My all-time favorite band, Rush, has recently started their R40 tour. It’s supposed to be in celebration of their first album having come out 40 years ago, except now it’s 41 years, what with “Rush” having been released in 1974.
Their 1975 album was called “Fly By Night” and included a song called “Making Memories.” And that’s exactly what the Canadian rock trio has been doing for decades. So much so that they (finally!) got inducted into the Rock and Roll Hall of Fame in 2013 – a ceremony that I was thrilled to be in attendance for. It’s something I’ll never forget and it’s something that the members of Rush still say now, two years later, was a bigger deal than they prepared themselves for. That’s one of the memories that they’ve made that they won’t forget.
In 2008 I was preparing to go to the Olympics in Beijing and a former co-worker of mine urged me to take time out from the frenetic pace at the Summer Games to stop and look at where I’d gotten to in my career. I appreciated – and heeded – his advice, and can say that it gave me a much different perspective from when I was in Greece for the Olympics in 2004.

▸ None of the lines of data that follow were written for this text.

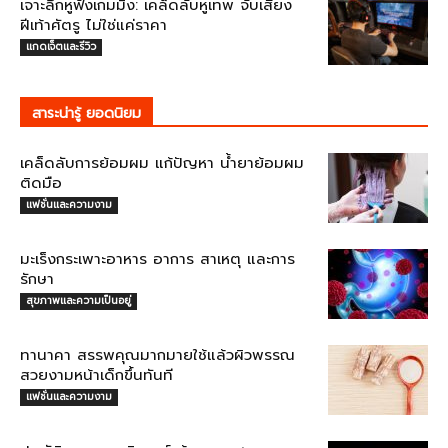
เจาะลึกหูฟังเกมมิ่ง: เคล็ดลับหูเทพ จับเสียง
ฝีเท้าศัตรู ไม่ใช่แค่ราคา
แกดเจ็ตและรีวิว
สาระน่ารู้ ยอดนิยม
เคล็ดลับการย้อมผม แก้ปัญหา น้ำยาย้อมผม
ติดมือ
แฟชั่นและความงาม
มะเร็งกระเพาะอาหาร อาการ สาเหตุ และการ
รักษา
สุขภาพและความเป็นอยู่
ทานาคา สรรพคุณมากมายใช้แล้วผิวพรรณ
สวยงามหน้าเด็กขึ้นทันที
แฟชั่นและความงาม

So, what’s your Rock and Roll Hall of Fame moment? What’s your Olympic memory?
On the episode of “Now Hear This Entertainment” that will be released in less than 48 hours, singer/songwriter Samantha Leigh talks about having recently gotten the opportunity to sing with Paul McCartney, and how that will certainly be a moment in her career and her life that she’ll never forget.
It’s a little thing called being in the moment. Are you making sure to savor that golden ticket that you get? Maybe it’s actually that – you’re “going to Hollywood,” advancing to the next round of “American Idol” auditions. Maybe it’s finally getting to play a show that people had to buy tickets for – and did so in respectable numbers.
Perhaps a certain venue that you played really wowed you. I can remember when I got one of my clients booked to perform on the Las Vegas strip when she was just 21 years old. When we walked into the House of Blues, inside Mandalay Bay, she was nervous, of course, but I’m sure to this day she still remembers it as though it were last night.
“Life is too short” is a phrase that gets thrown around almost ad nauseam these days. In my opinion, too many people use it as a figure of speech, or manipulate it to justify behavior that still isn’t right, even if you are trying to live every day as though it’s your last. But when it’s time to hang up the microphone or the guitar or the drum sticks or whatever your instrument is, will you have made time to really embrace those shining moments? Or will you hear stories like the above and say, “Yeah, I had a cool moment or two, but wow, I should’ve stopped to appreciate them then, because unfortunately they’re just a big blur with all my other gigs at this point.”
There’s still time. Go make some memories.